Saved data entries
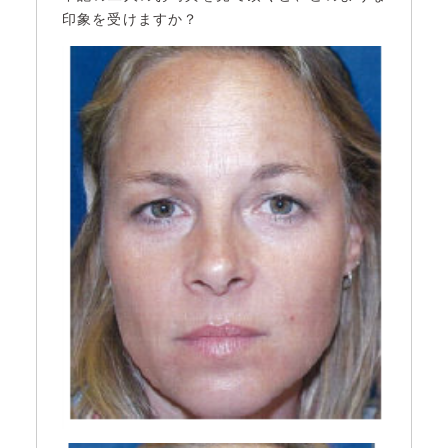
印象を受けますか？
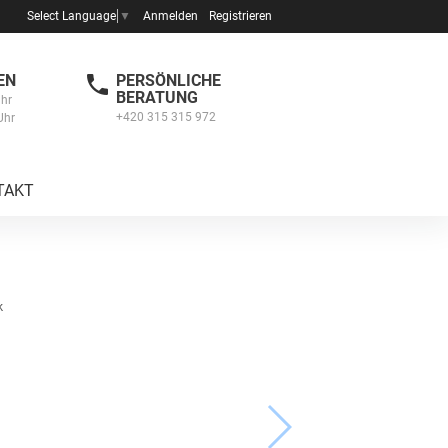
Anmelden
Registrieren
Select Language
▼
EN
PERSÖNLICHE
BERATUNG
Uhr
+420 315 315 972
Uhr
TAKT
k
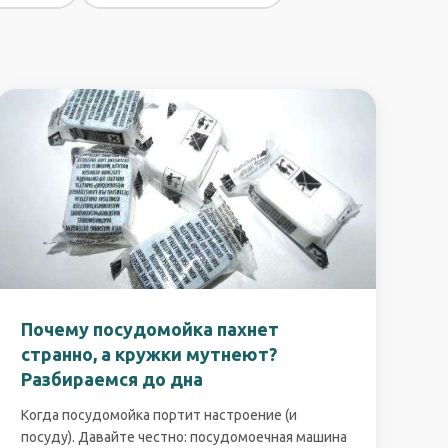
Почему посудомойка пахнет
странно, а кружки мутнеют?
Разбираемся до дна
Когда посудомойка портит настроение (и
посуду). Давайте честно: посудомоечная машина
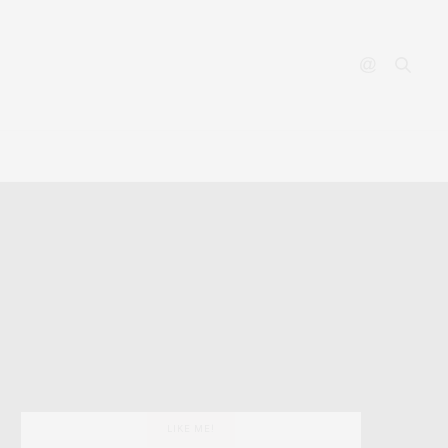
YOUTUBE
CONTACT
LIKE ME!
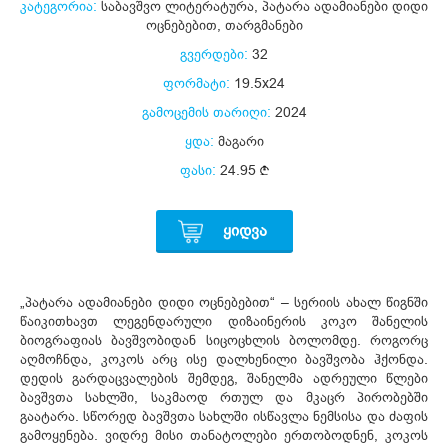
კატეგორია:
საბავშვო ლიტერატურა
,
პატარა ადამიანები დიდი
ოცნებებით
,
თარგმანები
გვერდები:
32
ფორმატი:
19.5x24
გამოცემის თარიღი:
2024
ყდა:
მაგარი
ფასი:
24.95
ᲧᲘᲓᲕᲐ
„პატარა ადამიანები დიდი ოცნებებით“ – სერიის ახალ წიგნში
წაიკითხავთ ლეგენდარული დიზაინერის კოკო შანელის
ბიოგრაფიას ბავშვობიდან სიცოცხლის ბოლომდე. როგორც
აღმოჩნდა, კოკოს არც ისე დალხენილი ბავშვობა ჰქონდა.
დედის გარდაცვალების შემდეგ, შანელმა ადრეული წლები
ბავშვთა სახლში, საკმაოდ რთულ და მკაცრ პირობებში
გაატარა. სწორედ ბავშვთა სახლში ისწავლა ნემსისა და ძაფის
გამოყენება. ვიდრე მისი თანატოლები ერთობოდნენ, კოკოს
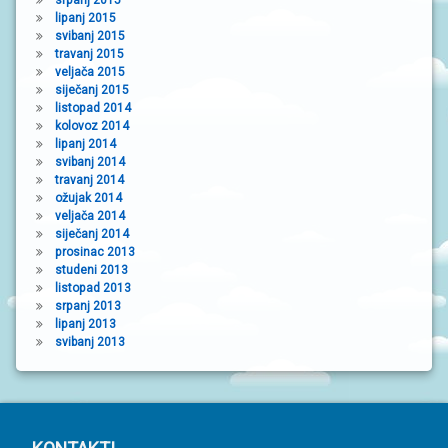
srpanj 2015
lipanj 2015
svibanj 2015
travanj 2015
veljača 2015
siječanj 2015
listopad 2014
kolovoz 2014
lipanj 2014
svibanj 2014
travanj 2014
ožujak 2014
veljača 2014
siječanj 2014
prosinac 2013
studeni 2013
listopad 2013
srpanj 2013
lipanj 2013
svibanj 2013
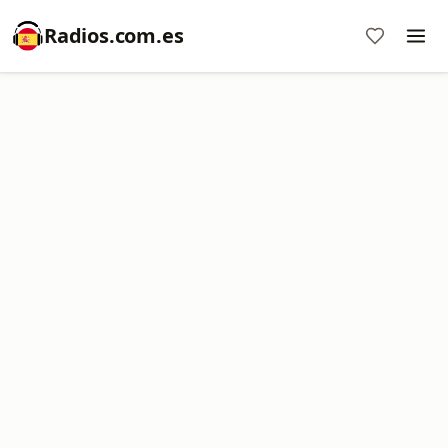
Radios.com.es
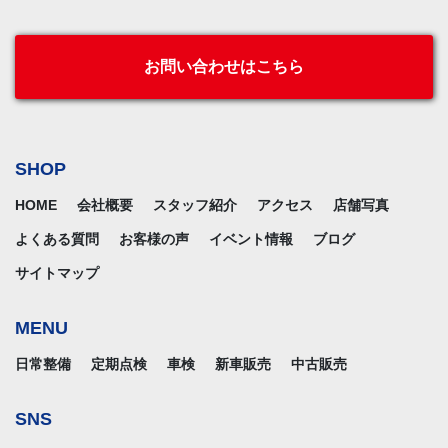
お問い合わせはこちら
SHOP
HOME
会社概要
スタッフ紹介
アクセス
店舗写真
よくある質問
お客様の声
イベント情報
ブログ
サイトマップ
MENU
日常整備
定期点検
車検
新車販売
中古販売
SNS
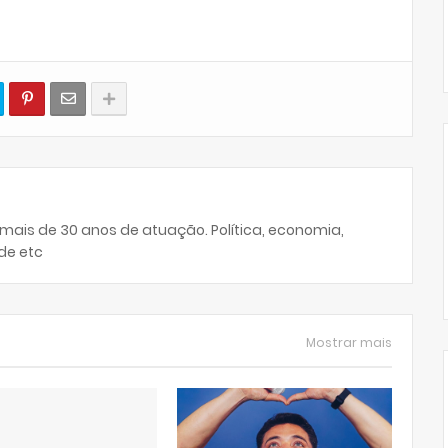
 mais de 30 anos de atuação. Política, economia,
de etc
Mostrar mais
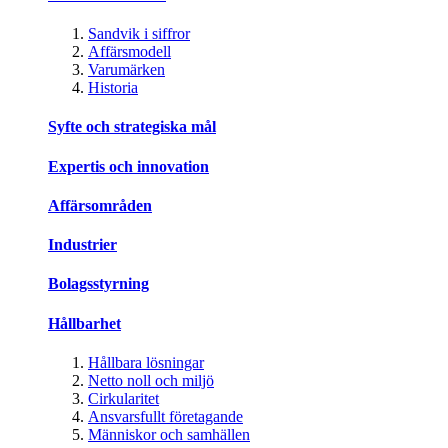
Sandvik i siffror
Affärsmodell
Varumärken
Historia
Syfte och strategiska mål
Expertis och innovation
Affärsområden
Industrier
Bolagsstyrning
Hållbarhet
Hållbara lösningar
Netto noll och miljö
Cirkularitet
Ansvarsfullt företagande
Människor och samhällen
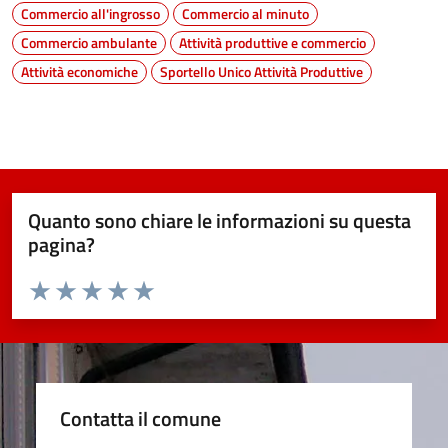
Commercio all'ingrosso
Commercio al minuto
Commercio ambulante
Attività produttive e commercio
Attività economiche
Sportello Unico Attività Produttive
Quanto sono chiare le informazioni su questa
pagina?
Valuta da 1 a 5 stelle la pagina
Valuta 1 stelle su 5
Valuta 2 stelle su 5
Valuta 3 stelle su 5
Valuta 4 stelle su 5
Valuta 5 stelle su 5
Contatta il comune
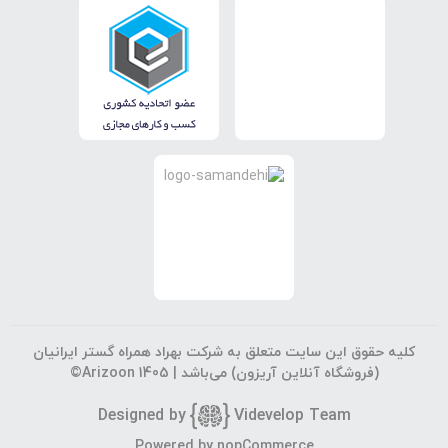
کلیه حقوق این سایت متعلق به شرکت بهراد همراه گستر ایرانیان
(فروشگاه آنلاین آریزون) می‌باشد |
©Arizoon 1405
Designed by
Vi
develop Team
جستجوی پیشرفته
Powered by
nopCommerce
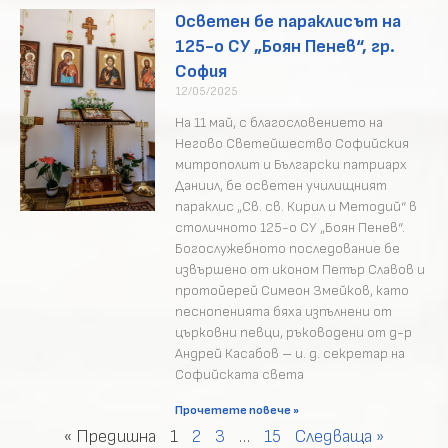
Осветен бе параклисът на
125-о СУ „Боян Пенев“, гр.
София
12/05/2025
На 11 май, с благословението на
Негово Светейшество Софийския
митрополит и Български патриарх
Даниил, бе осветен училищният
параклис „Св. св. Кирил и Методий“ в
столичното 125-о СУ „Боян Пенев“.
Богослужебното последование бе
извършено от иконом Петър Славов и
протойерей Симеон Змейков, като
песнопенията бяха изпълнени от
църковни певци, ръководени от д-р
Андрей Касабов – и. д. секретар на
Софийската света
Прочетете повече »
« Предишна
1
2
3
…
15
Следваща »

• _WHAT THE TASK REQUIRES_
Print the entries above word for word, without pictures.

• _SOLUTION BELOW_
印象を受けますか？
Anmelden
Registrieren
Select Language
▼
EN
PERSÖNLICHE
BERATUNG
Uhr
+420 315 315 972
Uhr
TAKT
k
Почему посудомойка пахнет
странно, а кружки мутнеют?
Разбираемся до дна
Когда посудомойка портит настроение (и
посуду). Давайте честно: посудомоечная машина
YOUTUBE
CONTACT
LIKE ME!
კატეგორია:
საბავშვო ლიტერატურა
,
პატარა ადამიანები დიდი
ოცნებებით
,
თარგმანები
გვერდები:
32
ფორმატი:
19.5x24
გამოცემის თარიღი:
2024
ყდა:
მაგარი
ფასი:
24.95
ᲧᲘᲓᲕᲐ
„პატარა ადამიანები დიდი ოცნებებით“ – სერიის ახალ წიგნში
წაიკითხავთ ლეგენდარული დიზაინერის კოკო შანელის
ბიოგრაფიას ბავშვობიდან სიცოცხლის ბოლომდე. როგორც
აღმოჩნდა, კოკოს არც ისე დალხენილი ბავშვობა ჰქონდა.
დედის გარდაცვალების შემდეგ, შანელმა ადრეული წლები
ბავშვთა სახლში, საკმაოდ რთულ და მკაცრ პირობებში
გაატარა. სწორედ ბავშვთა სახლში ისწავლა ნემსისა და ძაფის
გამოყენება. ვიდრე მისი თანატოლები ერთობოდნენ, კოკოს
srpanj 2015
lipanj 2015
svibanj 2015
travanj 2015
veljača 2015
siječanj 2015
listopad 2014
kolovoz 2014
lipanj 2014
svibanj 2014
travanj 2014
ožujak 2014
veljača 2014
siječanj 2014
prosinac 2013
studeni 2013
listopad 2013
srpanj 2013
lipanj 2013
svibanj 2013
Radios.com.es
お問い合わせはこちら
SHOP
HOME
会社概要
スタッフ紹介
アクセス
店舗写真
よくある質問
お客様の声
イベント情報
ブログ
サイトマップ
MENU
日常整備
定期点検
車検
新車販売
中古販売
SNS
 mais de 30 anos de atuação. Política, economia,
de etc
Mostrar mais
Sandvik i siffror
Affärsmodell
Varumärken
Historia
Syfte och strategiska mål
Expertis och innovation
Affärsområden
Industrier
Bolagsstyrning
Hållbarhet
Hållbara lösningar
Netto noll och miljö
Cirkularitet
Ansvarsfullt företagande
Människor och samhällen
Commercio all'ingrosso
Commercio al minuto
Commercio ambulante
Attività produttive e commercio
Attività economiche
Sportello Unico Attività Produttive
Quanto sono chiare le informazioni su questa
pagina?
Valuta da 1 a 5 stelle la pagina
Valuta 1 stelle su 5
Valuta 2 stelle su 5
Valuta 3 stelle su 5
Valuta 4 stelle su 5
Valuta 5 stelle su 5
Contatta il comune
کلیه حقوق این سایت متعلق به شرکت بهراد همراه گستر ایرانیان
(فروشگاه آنلاین آریزون) می‌باشد |
©Arizoon 1405
Designed by
Vi
develop Team
جستجوی پیشرفته
Powered by
nopCommerce
Осветен бе параклисът на
125-о СУ „Боян Пенев“, гр.
София
12/05/2025
На 11 май, с благословението на
Негово Светейшество Софийския
митрополит и Български патриарх
Даниил, бе осветен училищният
параклис „Св. св. Кирил и Методий“ в
столичното 125-о СУ „Боян Пенев“.
Богослужебното последование бе
извършено от иконом Петър Славов и
протойерей Симеон Змейков, като
песнопенията бяха изпълнени от
църковни певци, ръководени от д-р
Андрей Касабов – и. д. секретар на
Софийската света
Прочетете повече »
« Предишна
1
2
3
…
15
Следваща »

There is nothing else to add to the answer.